I call B.S. what calibre pistol and was this whitetail 30 feet tall? I would have to see video to believe this fish story.....


----------



## Rustyaxecamp (Mar 1, 2005)

KingSalmon said:


> I call B.S. what calibre pistol and was this whitetail 30 feet tall? I would have to see video to believe this fish story.....


He said it was in 260. Its very do-able.

The late great Elmer Keith shot a deer at ~600 yds with a 44 revolver...


----------



## ronintank (Dec 4, 2007)

look up some of the shooters on this list.
These are long range (long range is 1000 yards) match shooters.
this match was may 2008 at camp grayling michigan.
http://www.michrpa.com/PDFS/2008 LR May_Results.pdf


----------



## M1Garand (Apr 12, 2006)

KLR said:


> Magnum Research LEP .260 Rem w/ Burris 2x7 (before anyone else says it-I know, shoulda bought the Encore)


Nice, I kinda figured it something like that. My first thought was the T/C though. Not happy with the MR or rather have the Encore?


----------



## steelsetter (Dec 14, 2003)

[/IMG]

(sight in from 200 to 600 yards) on a regular basis with a capable caliber and optics, and hitting deer sized targets becomes a lot easier.

HOWEVER it is still hard to do....

I usually do 2-3 long range sight ins a year.

It's a lot of work, but I know my guns because of it.


----------



## KLR (Sep 2, 2006)

M1Garand said:


> Nice, I kinda figured it something like that. My first thought was the T/C though. Not happy with the MR or rather have the Encore?


 
The biggest problem with the MR is that each different caliber is a seperate barreled action, therefore reqiring a purchase permit every time you want a new caliber to play with...something you don't have to deal with when you own a TC. Plus about 3 months after I bought mine MR discontinued the mfg the LEP and their values hve not held up like TC's do. Also-the firing pin is pretty fragile, I'm on the third or fourth one after just a few thousand rounds, and there is a new one on the work bench, just in case.......I will give it it's dues though- I have a .22 hornet bbl that is as accurate as any rifle I own.


----------



## Wetlandhunter (Jun 7, 2005)

KingSalmon said:


> I call B.S. what calibre pistol and was this whitetail 30 feet tall? I would have to see video to believe this fish story.....


It can happen I shoot 50 and 100 yards with my .357 sig and my 10mm.:lol:

This 50 BMG handgun could shoot a 1000+ yards


----------



## Hunter333 (Jan 19, 2000)

So where is the original poster?
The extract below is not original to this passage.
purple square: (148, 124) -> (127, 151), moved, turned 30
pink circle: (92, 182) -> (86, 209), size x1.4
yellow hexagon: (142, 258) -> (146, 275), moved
Perhaps he was/is a poser instead of a writer??!!!!


----------



## Grouse Hunter (Jan 23, 2000)

http://www.youtube.com/watch?v=-Aw-35x9E-s


----------



## eddiejohn4 (Dec 23, 2005)

I am confident of my capabilities out to 400.


----------



## hobtag (Oct 25, 2006)

Rifle (centerfire)

550 yds give or take a few 

Mule deer 

1903 springfield , (as issued) open sights

150 gr. winchester silvertip

rifle (black powder)

300 yds

50 caliber t/c hawken (scoped)

120 grs GOEX 3 F
.500 round ball, .015 patch

Handgun 

175 yds

T/C contender (scoped)
45/70

300 gr HP (handload)

shooting at that range is easy once you shoot the 1000 for awhile , 

just need to practice and learn your gear, which most people do not do.
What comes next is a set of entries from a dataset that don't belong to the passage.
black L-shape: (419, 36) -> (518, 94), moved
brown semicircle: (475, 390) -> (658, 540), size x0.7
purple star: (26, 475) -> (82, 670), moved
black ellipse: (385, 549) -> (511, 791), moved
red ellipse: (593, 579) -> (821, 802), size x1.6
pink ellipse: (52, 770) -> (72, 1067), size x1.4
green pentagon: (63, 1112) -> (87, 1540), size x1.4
also shoot at smaller targets, you don't shoot at the whole deer , you pick a spot on the deer , like a tuft of hair , the little white spot behind the shoulder,

practice by shooting thumb tacks , not big black targets

biggest thing is shoot , shoot , shoot


----------



## M1Garand (Apr 12, 2006)

KLR said:


> The biggest problem with the MR is that each different caliber is a seperate barreled action, therefore reqiring a purchase permit every time you want a new caliber to play with...something you don't have to deal with when you own a TC. Plus about 3 months after I bought mine MR discontinued the mfg the LEP and their values hve not held up like TC's do. Also-the firing pin is pretty fragile, I'm on the third or fourth one after just a few thousand rounds, and there is a new one on the work bench, just in case.......I will give it it's dues though- I have a .22 hornet bbl that is as accurate as any rifle I own.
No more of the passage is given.